We wandered through the streets, smiling at the people, taking it all in. Another beautiful side of humanity, this time in Madrid. There was nowhere we were going and nowhere we had to be, and home and freedom and him were all waiting for me, tomorrow. Sometimes learning how to be patient is a good way to appreciate what's happening right now; today.

And then there was a turn and a left, and maybe we were looking for the palace, but it was dark in the glower of dusk, a vague shadow in my memory. Across the busy street, perhaps that street had once been a garden, a path, a walkway; there sat the piazza.

The sky was a bowl over it. A globe of streaky dark blue clouds against the day's blue background, with the sun's departure imminent. There were birds. All over Europe, birds wander the skies in packs, more visible without the expanse of tall buildings to block them, and at dusk they circle overhead, I felt they were lamenting the darkening sky. There was a building, very symmetrical in its architecture and it was made of marble, which glowed pearlescent in the last light from the sun. A statue sat in the center of the piazza, centered in front of the building, all the paths of the gardens led to the statue of a man on a horse, riding triumphantly away from battle. The paths were laid with a peach colored gravel and lined with dark green manicured bushes. And then, it began to rain, a light breathy mist that feels good on your face.

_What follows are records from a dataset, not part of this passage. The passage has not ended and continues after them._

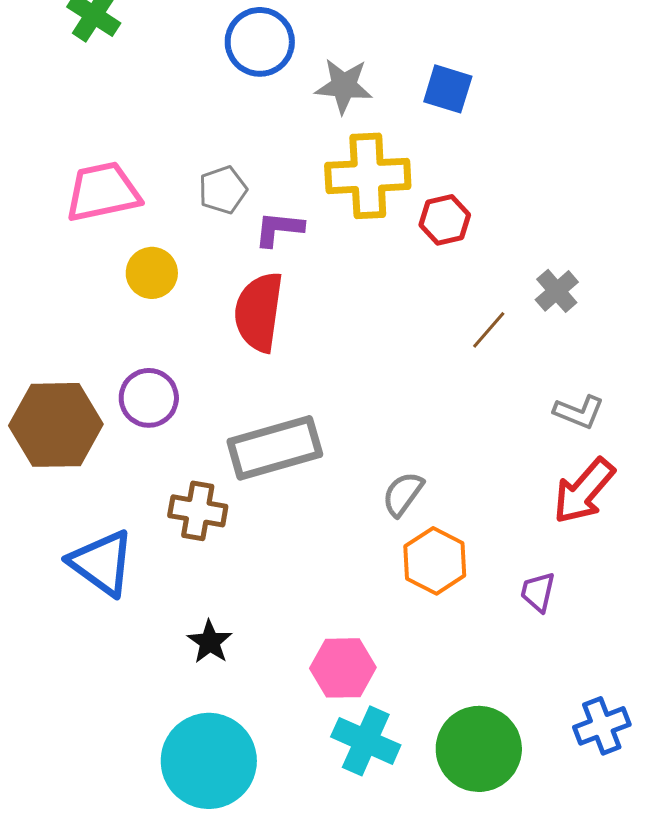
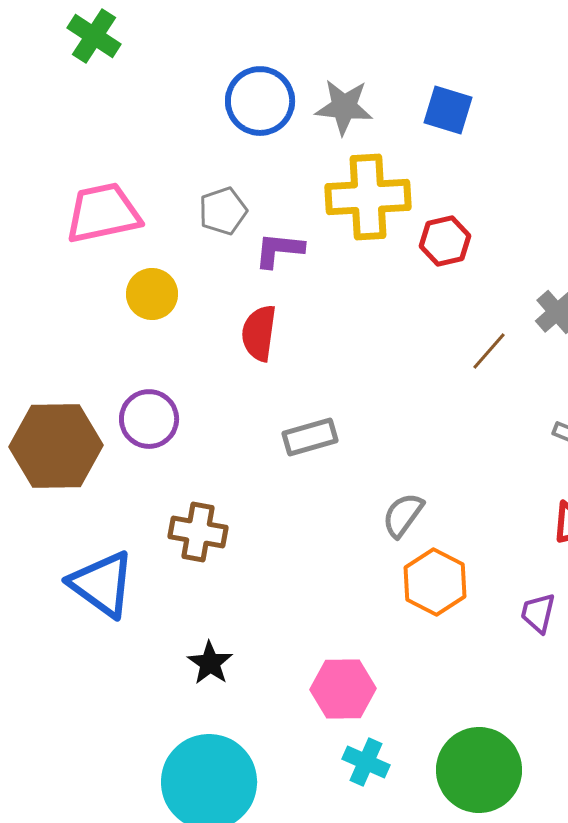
blue circle: (260, 42) -> (260, 101), moved
red semicircle: (259, 312) -> (259, 333), size x0.7
gray rectangle: (275, 448) -> (310, 437), moved, size x0.6
cyan cross: (366, 741) -> (366, 762), size x0.7

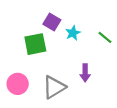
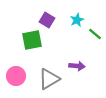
cyan star: (73, 33) -> (77, 20), moved
purple arrow: (85, 73) -> (77, 66), turned -84

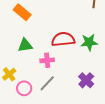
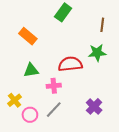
green star: (89, 42) -> (97, 53), moved

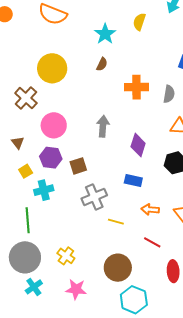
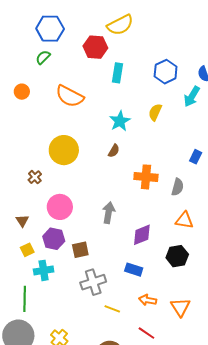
brown cross: (26, 98) -> (35, 177), size x0.6
purple diamond: (138, 145) -> (142, 235), turned 45

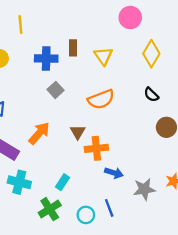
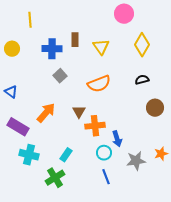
black semicircle: (151, 95) -> (142, 80), turned 120
blue arrow: (114, 173) -> (117, 139), moved, turned 56
cyan circle: (86, 215) -> (104, 153), moved

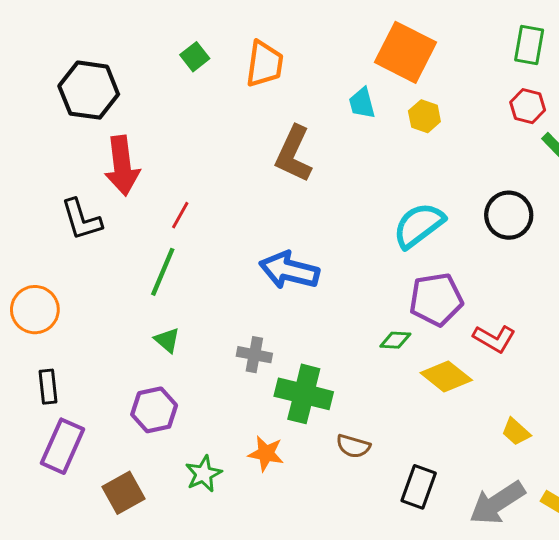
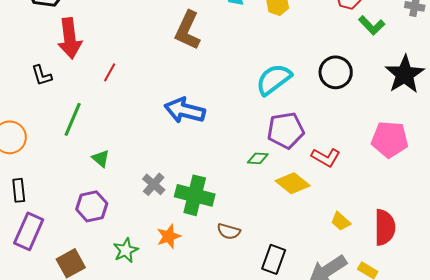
black L-shape: (81, 219) -> (42, 75), size x0.7
green line: (163, 272) -> (73, 119), moved
gray cross: (254, 355) -> (154, 184), moved, turned 30
orange star: (266, 453) -> (169, 236), turned -30

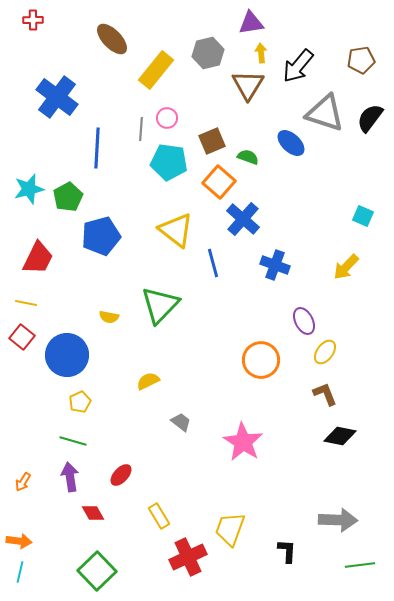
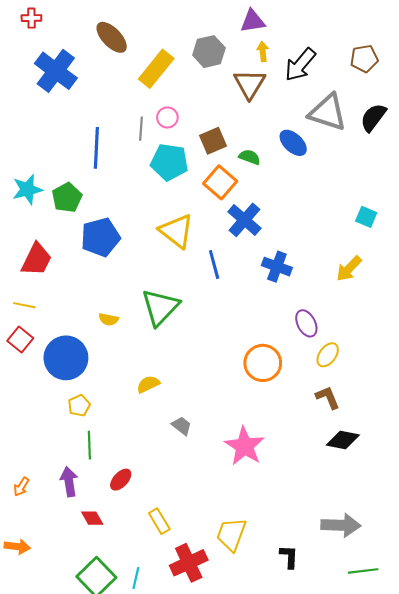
blue cross: (57, 97) -> (56, 71), moved
green line: (73, 441) -> (89, 445), moved, turned 72
cyan line: (20, 572) -> (136, 578), moved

I had already seen a million beautiful things, countless paintings, endless historical sites and buildings, every person themselves seemed a work of art. I saw them all with a blurry scope of innocence and rabid curiosity, but nothing more.

In the piazza that day, I saw something that no one told me about before, no one told me I would love it, no one told me I had to see it. No one told me how to feel about it, I just felt it.

I felt the rush of pleasure in humanity's clash against nature. The sky was showcased so that no matter which spot you stood in the piazza, it felt like you were in its center. The sky overhead might have any number of cloudscapes on a given day, but what surrounded you on the ground was a soothing palate of colors, a pruned and cultivated garden exhibiting man's control of some elements (stone, metal, plants), and in the middle, the statue of the man on the horse celebrating his triumph over his enemy.

For everyone else, it was just another piazza, another pretty spot some King had designed for him a long time ago, and with tears streaming down my face, I took one last look. I turned and felt the brightness of the day finally fade, dusk shut out the sun with a suddenness. And then we moved on through Madrid, exploring more, taking the train back to the hotel, enjoying each other, while internally I marveled at that spot and wondered when I could be there again.